** PROVIDED RECORDS follows **

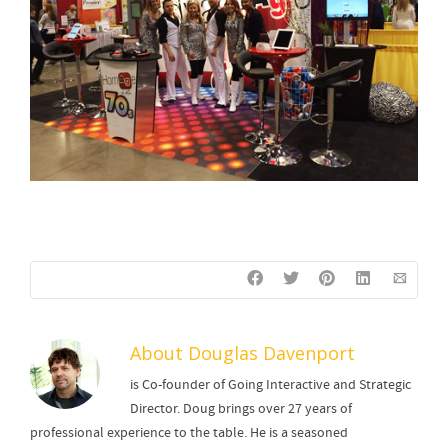
About
Douglas Davenport
is Co-founder of Going Interactive and Strategic
Director. Doug brings over 27 years of
professional experience to the table. He is a seasoned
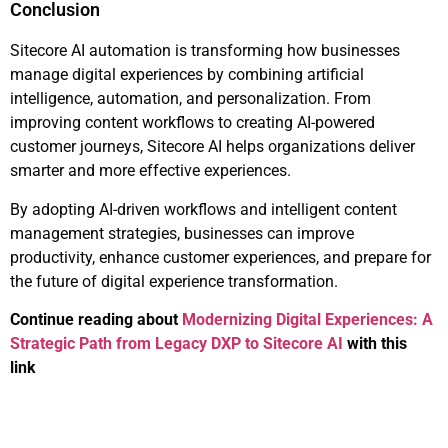
Conclusion
Sitecore AI automation is transforming how businesses
manage digital experiences by combining artificial
intelligence, automation, and personalization. From
improving content workflows to creating AI-powered
customer journeys, Sitecore AI helps organizations deliver
smarter and more effective experiences.
By adopting AI-driven workflows and intelligent content
management strategies, businesses can improve
productivity, enhance customer experiences, and prepare for
the future of digital experience transformation.
Continue reading about
Modernizing Digital Experiences: A
Strategic Path from Legacy DXP to Sitecore AI
with this
link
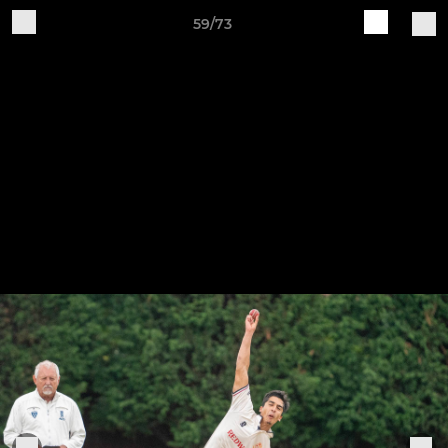
59/73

** End of PROVIDED RECORDS **

[PROBLEM STATEMENT]: Among the lines above, return those that hold the word "workflows".

[THE ANSWER]:
improving content workflows to creating AI-powered
By adopting AI-driven workflows and intelligent content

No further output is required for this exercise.